A remix of the song produced by Kanye West can be found as a hidden track on The Blueprint after the songs "Blueprint (Momma Loves Me)" and the other hidden song, "Lyrical Exercise". The remix is composed of new verses by Jay-Z, a new instrumental sampling "Trying Girls Out" by the Persuaders, and uncredited vocals from Michael Jackson and Chanté Moore. Just Blaze originally produced the song for Ghostface Killah.

==Music video==
The video (directed by Marc Klasfeld) was filmed in September 2001 in Los Angeles, California. Jay-Z stated in a 2011 interview that he was in Los Angeles preparing for the shoot when the September 11 terrorist attacks took place:

I flew to L.A. I was shooting a video for a song called 'Girls, Girls, Girls,'" he began. "I'd dropped my album The Blueprint on the same day. And I just remember waking up in LA and thinking everybody was playing, like 'That can't be,' then turning on the TV and it looked like something from one of those apocalyptic movies.
— Jay-Z, in a 2011 interview with HipHopDX

Actresses Carmen Electra, Tamala Jones, and Paula Jai Parker all make cameo appearances in the song's music video. Damon Dash, Biz Markie, and Kanye West also make brief appearances in the video.
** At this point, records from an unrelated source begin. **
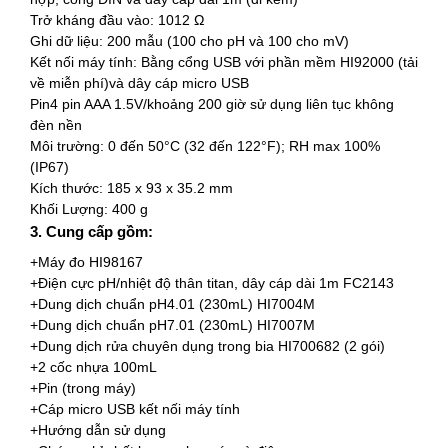
Trở kháng đầu vào: 1012 Ω
Ghi dữ liệu: 200 mẫu (100 cho pH và 100 cho mV)
Kết nối máy tính: Bằng cổng USB với phần mềm HI92000 (tải
về miễn phí)và dây cáp micro USB
Pin4 pin AAA 1.5V/khoảng 200 giờ sử dụng liên tục không
đèn nền
Môi trường: 0 đến 50°C (32 đến 122°F); RH max 100%
(IP67)
Kích thước: 185 x 93 x 35.2 mm
Khối Lượng: 400 g
3. Cung cấp gồm:
+Máy đo HI98167
+Điện cực pH/nhiệt độ thân titan, dây cáp dài 1m FC2143
+Dung dịch chuẩn pH4.01 (230mL) HI7004M
+Dung dịch chuẩn pH7.01 (230mL) HI7007M
+Dung dịch rửa chuyên dụng trong bia HI700682 (2 gói)
+2 cốc nhựa 100mL
+Pin (trong máy)
+Cáp micro USB kết nối máy tính
+Hướng dẫn sử dụng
Jay-Z wore the Mitchell & Ness 1947 Washington Redskins jersey of Hall of Fame quarterback Sammy Baugh as well as a 1982 San Diego Padres jersey. This increased demand for the throwback jersey and renewed popular awareness of Baugh.

==Credits and personnel==
The credits for "Girls, Girls, Girls" are adapted from the liner notes of The Blueprint.
- Studio locations
- Mastered at Masterdisk, New York City, New York.
- Mixed and recorded at Baseline Studios, New York City, New York.

- Personnel
- Jay-Z – songwriting, vocals
- Just Blaze – production, songwriting
- Tom Brock – songwriting
- Robert Relf – songwriting
- Young Guru – recording
- Kamel Adbo – recording
- Jason Goldstein – mixing
- Q-Tip – additional vocals
- Slick Rick – additional vocals
- Biz Markie – additional vocals
- Tony Dawsey – mastering

- Samples
- "Girls, Girls, Girls" contains samples of "There's Nothing in This World That Can Stop Me from Loving You", as performed by Tom Brock and written by Brock and Robert Relf.

==Charts==

===Weekly charts===

| Chart (2001–2002) | Peak position |
|---|---|
| Australia (ARIA) | 63 |
| Australian Urban (ARIA) | 15 |
| US Billboard Hot 100 | 17 |
| US Hot R&B/Hip-Hop Songs (Billboard) | 4 |
| US Hot Rap Songs (Billboard) | 9 |

===Year-end charts===

| Chart (2001) | Position |
|---|---|
| US Hot R&B/Hip-Hop Songs (Billboard) | 94 |
| Chart (2002) | Position |
| US Hot R&B/Hip-Hop Songs (Billboard) | 93 |

==Certifications==

| Region | Certification | Certified units/sales |
| United States (RIAA) | Gold | 500,000^{‡} |
^{‡} Sales+streaming figures based on certification alone.